**Your objective:**
The line containing "MATEMATICA, I" marks the end, so write out exactly every line from the top of the entries below through that one.
Content starts
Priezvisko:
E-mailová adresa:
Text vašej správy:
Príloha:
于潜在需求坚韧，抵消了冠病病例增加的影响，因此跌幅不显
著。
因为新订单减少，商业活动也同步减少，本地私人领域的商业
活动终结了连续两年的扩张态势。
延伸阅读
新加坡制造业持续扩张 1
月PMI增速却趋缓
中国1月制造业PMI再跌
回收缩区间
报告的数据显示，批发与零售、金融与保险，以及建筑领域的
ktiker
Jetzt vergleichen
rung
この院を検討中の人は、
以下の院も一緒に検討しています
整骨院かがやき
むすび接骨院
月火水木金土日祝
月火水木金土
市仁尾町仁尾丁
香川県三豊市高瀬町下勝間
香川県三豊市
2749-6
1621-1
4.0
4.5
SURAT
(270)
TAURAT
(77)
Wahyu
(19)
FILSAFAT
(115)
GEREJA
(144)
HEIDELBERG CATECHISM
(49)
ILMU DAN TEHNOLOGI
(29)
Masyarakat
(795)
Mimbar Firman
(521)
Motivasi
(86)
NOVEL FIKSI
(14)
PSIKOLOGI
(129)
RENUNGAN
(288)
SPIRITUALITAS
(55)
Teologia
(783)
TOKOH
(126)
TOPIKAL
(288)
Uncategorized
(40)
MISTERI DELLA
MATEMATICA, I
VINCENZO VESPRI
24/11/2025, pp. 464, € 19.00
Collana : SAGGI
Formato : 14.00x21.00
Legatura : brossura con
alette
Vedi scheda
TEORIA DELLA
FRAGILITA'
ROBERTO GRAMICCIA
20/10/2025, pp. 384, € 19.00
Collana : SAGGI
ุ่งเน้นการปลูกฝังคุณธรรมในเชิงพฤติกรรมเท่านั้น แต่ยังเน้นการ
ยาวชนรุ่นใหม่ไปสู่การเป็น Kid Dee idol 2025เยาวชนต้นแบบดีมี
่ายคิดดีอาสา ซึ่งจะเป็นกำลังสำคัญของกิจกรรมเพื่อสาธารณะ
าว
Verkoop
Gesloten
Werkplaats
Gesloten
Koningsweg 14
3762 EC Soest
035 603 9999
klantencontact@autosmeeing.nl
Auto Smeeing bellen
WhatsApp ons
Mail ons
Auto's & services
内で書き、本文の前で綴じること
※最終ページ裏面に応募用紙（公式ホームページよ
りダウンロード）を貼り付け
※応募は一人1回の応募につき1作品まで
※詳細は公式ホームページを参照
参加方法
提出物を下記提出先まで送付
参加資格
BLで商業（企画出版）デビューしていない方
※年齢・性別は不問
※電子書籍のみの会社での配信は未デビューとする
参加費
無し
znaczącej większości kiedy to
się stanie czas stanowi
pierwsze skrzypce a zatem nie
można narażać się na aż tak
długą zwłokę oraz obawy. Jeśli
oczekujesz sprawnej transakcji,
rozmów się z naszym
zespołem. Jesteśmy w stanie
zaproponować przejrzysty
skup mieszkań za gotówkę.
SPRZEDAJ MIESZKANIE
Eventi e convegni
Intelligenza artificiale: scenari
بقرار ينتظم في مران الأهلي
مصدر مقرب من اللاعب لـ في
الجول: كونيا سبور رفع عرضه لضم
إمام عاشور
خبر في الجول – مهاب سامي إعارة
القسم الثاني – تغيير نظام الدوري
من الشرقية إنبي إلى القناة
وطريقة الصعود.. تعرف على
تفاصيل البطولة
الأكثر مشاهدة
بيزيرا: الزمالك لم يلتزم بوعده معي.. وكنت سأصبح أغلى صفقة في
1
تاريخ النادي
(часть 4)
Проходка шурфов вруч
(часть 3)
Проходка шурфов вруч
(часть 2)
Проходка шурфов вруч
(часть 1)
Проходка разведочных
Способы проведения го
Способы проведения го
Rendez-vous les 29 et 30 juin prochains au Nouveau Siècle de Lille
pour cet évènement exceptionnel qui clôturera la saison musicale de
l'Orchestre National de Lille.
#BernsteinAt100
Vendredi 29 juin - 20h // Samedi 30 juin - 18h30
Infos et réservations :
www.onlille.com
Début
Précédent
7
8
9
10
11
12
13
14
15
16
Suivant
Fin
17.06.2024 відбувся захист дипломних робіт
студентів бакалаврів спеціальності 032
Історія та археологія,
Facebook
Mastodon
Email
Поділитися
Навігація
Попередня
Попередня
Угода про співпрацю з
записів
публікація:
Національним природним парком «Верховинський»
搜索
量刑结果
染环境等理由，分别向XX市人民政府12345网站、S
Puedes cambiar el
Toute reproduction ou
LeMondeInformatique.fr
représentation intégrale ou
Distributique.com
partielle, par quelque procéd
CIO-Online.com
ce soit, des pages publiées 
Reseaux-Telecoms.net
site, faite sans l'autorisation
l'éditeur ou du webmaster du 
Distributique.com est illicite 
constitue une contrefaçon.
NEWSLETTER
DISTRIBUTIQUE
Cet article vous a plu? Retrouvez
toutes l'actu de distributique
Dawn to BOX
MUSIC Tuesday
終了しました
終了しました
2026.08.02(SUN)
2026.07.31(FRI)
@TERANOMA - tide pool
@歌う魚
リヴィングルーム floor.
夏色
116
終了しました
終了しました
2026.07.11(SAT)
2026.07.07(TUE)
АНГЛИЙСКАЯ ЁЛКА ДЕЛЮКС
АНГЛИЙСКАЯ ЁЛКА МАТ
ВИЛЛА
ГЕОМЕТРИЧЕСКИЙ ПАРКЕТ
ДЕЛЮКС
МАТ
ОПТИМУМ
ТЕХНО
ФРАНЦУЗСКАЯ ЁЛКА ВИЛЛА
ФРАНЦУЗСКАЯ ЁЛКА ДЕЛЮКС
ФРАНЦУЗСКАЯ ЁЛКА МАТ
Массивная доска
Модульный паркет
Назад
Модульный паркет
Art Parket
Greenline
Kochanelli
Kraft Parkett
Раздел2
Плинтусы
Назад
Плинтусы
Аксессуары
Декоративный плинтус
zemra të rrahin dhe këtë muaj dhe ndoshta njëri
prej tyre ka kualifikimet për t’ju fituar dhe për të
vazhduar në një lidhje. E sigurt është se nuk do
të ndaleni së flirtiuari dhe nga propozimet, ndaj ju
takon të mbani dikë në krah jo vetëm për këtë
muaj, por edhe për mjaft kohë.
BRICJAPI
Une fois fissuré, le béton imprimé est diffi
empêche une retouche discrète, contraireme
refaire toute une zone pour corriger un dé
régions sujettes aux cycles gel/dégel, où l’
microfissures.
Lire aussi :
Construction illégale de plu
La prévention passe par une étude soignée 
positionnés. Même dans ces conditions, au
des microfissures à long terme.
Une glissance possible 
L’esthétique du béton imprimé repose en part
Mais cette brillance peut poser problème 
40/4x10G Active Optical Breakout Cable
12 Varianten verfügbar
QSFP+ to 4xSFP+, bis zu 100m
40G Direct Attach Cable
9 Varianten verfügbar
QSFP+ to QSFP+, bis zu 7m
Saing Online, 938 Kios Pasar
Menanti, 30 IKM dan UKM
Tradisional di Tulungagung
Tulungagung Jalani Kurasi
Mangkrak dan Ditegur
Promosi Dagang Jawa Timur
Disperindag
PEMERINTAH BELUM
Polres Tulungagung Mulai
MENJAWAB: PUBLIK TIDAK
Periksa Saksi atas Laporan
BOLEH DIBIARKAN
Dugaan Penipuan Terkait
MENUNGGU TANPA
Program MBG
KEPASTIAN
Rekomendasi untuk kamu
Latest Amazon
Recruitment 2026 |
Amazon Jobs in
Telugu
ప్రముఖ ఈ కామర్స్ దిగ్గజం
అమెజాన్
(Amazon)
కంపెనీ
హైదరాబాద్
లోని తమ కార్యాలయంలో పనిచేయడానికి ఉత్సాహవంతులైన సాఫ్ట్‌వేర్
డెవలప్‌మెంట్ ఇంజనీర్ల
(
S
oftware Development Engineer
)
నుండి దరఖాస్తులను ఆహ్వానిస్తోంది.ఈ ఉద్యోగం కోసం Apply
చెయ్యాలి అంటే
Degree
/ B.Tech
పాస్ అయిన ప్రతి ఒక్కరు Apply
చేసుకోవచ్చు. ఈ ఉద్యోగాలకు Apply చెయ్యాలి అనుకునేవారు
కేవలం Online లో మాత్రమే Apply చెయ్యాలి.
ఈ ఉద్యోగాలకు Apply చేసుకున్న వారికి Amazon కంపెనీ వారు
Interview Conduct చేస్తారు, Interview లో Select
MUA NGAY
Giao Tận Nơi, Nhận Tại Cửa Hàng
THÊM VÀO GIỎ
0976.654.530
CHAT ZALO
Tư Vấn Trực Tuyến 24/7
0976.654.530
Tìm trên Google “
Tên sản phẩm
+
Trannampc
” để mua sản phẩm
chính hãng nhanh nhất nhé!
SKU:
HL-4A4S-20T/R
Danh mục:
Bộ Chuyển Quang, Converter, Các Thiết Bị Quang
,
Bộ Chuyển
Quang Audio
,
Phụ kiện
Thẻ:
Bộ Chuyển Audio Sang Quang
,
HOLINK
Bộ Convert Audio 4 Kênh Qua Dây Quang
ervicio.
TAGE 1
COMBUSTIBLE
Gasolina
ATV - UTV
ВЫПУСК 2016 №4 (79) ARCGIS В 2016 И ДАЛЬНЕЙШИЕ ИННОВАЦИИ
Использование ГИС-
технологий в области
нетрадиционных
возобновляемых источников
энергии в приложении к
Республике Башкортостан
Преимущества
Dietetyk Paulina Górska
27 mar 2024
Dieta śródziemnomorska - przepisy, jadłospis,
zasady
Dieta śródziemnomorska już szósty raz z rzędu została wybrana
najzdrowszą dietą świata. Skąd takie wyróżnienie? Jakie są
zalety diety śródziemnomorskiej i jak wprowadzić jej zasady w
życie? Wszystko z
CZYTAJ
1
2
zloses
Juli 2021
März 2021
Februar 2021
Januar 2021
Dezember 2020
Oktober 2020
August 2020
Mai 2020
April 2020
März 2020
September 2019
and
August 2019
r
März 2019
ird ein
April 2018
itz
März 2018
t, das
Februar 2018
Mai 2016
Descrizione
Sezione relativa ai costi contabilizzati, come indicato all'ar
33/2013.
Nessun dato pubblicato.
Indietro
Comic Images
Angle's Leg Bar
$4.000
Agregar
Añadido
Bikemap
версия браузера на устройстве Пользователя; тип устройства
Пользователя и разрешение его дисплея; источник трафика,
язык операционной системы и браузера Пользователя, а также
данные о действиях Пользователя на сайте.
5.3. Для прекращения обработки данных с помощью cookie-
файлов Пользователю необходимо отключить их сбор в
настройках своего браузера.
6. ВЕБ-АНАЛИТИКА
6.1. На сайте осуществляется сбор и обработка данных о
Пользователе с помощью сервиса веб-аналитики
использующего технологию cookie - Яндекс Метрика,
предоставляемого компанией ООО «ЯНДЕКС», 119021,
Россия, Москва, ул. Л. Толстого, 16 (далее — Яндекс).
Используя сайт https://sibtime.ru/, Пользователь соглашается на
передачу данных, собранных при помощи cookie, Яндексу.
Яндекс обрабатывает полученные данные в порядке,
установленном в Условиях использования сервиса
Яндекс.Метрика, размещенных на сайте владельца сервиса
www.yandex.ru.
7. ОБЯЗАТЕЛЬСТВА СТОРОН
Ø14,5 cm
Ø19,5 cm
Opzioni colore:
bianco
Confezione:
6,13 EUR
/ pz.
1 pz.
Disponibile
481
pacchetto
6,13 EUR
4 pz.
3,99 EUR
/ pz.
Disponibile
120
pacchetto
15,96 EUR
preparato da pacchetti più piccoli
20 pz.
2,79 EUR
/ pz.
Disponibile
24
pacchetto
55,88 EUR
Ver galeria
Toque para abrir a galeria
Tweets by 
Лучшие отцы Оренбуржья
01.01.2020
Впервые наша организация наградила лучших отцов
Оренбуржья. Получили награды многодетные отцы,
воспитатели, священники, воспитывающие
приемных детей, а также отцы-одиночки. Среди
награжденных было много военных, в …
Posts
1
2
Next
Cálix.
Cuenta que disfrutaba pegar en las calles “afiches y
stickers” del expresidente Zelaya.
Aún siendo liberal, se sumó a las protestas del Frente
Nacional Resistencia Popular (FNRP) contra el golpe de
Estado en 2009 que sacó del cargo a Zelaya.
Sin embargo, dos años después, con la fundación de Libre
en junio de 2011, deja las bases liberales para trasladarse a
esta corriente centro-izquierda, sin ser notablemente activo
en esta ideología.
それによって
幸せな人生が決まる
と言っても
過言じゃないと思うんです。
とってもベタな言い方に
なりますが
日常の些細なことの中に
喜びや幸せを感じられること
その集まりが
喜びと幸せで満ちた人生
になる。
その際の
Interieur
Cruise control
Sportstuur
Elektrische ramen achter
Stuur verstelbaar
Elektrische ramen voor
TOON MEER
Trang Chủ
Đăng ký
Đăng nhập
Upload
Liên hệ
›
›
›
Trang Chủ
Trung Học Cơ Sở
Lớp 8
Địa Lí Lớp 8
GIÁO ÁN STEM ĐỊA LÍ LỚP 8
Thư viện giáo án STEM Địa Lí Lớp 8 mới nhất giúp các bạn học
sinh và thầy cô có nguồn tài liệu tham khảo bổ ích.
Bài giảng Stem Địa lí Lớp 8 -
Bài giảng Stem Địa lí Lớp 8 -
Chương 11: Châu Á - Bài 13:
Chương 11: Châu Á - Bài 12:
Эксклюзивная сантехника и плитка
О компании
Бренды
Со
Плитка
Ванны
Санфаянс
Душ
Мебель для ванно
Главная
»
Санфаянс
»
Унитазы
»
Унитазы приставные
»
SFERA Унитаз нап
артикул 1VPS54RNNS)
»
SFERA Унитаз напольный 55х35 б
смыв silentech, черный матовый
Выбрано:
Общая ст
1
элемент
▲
Content ends
**Answer:**
Priezvisko:
E-mailová adresa:
Text vašej správy:
Príloha:
于潜在需求坚韧，抵消了冠病病例增加的影响，因此跌幅不显
著。
因为新订单减少，商业活动也同步减少，本地私人领域的商业
活动终结了连续两年的扩张态势。
延伸阅读
新加坡制造业持续扩张 1
月PMI增速却趋缓
中国1月制造业PMI再跌
回收缩区间
报告的数据显示，批发与零售、金融与保险，以及建筑领域的
ktiker
Jetzt vergleichen
rung
この院を検討中の人は、
以下の院も一緒に検討しています
整骨院かがやき
むすび接骨院
月火水木金土日祝
月火水木金土
市仁尾町仁尾丁
香川県三豊市高瀬町下勝間
香川県三豊市
2749-6
1621-1
4.0
4.5
SURAT
(270)
TAURAT
(77)
Wahyu
(19)
FILSAFAT
(115)
GEREJA
(144)
HEIDELBERG CATECHISM
(49)
ILMU DAN TEHNOLOGI
(29)
Masyarakat
(795)
Mimbar Firman
(521)
Motivasi
(86)
NOVEL FIKSI
(14)
PSIKOLOGI
(129)
RENUNGAN
(288)
SPIRITUALITAS
(55)
Teologia
(783)
TOKOH
(126)
TOPIKAL
(288)
Uncategorized
(40)
MISTERI DELLA
MATEMATICA, I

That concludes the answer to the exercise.